_Task description_:
What is the number of lines in this listing that include the string "home"? Answer with that number by itself.
>>
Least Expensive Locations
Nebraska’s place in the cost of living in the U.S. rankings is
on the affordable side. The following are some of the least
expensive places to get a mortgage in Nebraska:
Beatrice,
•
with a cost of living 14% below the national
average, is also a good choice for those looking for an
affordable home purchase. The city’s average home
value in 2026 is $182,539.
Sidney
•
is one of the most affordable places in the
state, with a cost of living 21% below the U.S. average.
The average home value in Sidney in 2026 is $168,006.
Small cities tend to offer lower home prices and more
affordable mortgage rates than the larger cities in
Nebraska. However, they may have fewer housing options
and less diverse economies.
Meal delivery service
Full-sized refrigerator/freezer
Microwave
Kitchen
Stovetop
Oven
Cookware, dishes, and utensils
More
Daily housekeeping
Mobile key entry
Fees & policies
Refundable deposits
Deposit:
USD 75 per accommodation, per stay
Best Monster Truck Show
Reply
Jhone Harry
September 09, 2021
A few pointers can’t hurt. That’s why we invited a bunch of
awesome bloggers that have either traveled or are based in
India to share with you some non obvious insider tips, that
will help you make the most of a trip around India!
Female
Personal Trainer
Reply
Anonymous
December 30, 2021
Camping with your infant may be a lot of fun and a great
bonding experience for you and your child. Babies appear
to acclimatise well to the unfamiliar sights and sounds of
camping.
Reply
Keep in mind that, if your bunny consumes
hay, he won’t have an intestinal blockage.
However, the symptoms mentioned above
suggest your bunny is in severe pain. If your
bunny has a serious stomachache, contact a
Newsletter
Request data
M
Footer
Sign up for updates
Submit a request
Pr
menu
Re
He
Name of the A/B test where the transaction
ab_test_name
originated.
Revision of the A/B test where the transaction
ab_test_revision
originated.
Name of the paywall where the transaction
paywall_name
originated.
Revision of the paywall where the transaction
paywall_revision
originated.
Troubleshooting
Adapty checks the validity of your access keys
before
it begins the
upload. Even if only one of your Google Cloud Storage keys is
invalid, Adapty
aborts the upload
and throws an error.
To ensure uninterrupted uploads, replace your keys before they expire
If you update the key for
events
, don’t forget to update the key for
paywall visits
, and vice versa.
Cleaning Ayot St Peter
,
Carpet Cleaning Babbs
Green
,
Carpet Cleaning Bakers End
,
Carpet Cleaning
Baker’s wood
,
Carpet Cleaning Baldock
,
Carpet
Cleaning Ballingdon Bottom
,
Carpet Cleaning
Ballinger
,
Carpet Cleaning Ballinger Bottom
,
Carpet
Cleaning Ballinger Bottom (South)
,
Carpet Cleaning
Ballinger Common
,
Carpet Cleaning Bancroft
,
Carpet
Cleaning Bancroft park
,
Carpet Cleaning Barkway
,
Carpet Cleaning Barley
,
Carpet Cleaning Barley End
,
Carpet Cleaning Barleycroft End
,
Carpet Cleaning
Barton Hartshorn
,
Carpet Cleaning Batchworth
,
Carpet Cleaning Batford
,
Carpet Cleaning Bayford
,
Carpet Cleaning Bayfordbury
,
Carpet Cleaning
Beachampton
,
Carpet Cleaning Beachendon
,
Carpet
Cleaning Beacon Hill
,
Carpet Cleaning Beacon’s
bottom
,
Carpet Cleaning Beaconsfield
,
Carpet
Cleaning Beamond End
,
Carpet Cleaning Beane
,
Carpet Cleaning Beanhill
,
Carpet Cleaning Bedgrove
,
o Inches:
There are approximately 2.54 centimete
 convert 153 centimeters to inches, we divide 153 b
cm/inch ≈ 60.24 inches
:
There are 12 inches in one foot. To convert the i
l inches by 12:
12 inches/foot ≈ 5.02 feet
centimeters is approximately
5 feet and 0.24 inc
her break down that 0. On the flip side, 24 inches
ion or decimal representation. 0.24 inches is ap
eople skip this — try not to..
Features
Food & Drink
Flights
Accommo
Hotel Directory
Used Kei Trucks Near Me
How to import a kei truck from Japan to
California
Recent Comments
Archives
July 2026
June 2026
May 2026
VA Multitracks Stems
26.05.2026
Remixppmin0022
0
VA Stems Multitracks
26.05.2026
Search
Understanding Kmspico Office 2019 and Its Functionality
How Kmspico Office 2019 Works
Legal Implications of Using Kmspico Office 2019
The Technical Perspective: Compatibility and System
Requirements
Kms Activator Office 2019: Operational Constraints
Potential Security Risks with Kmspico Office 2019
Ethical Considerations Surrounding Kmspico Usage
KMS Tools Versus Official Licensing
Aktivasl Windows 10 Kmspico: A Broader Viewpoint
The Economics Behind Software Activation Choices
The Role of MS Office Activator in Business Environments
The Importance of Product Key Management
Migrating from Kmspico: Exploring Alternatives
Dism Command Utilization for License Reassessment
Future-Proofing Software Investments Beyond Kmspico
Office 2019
<<
_Response area_:
3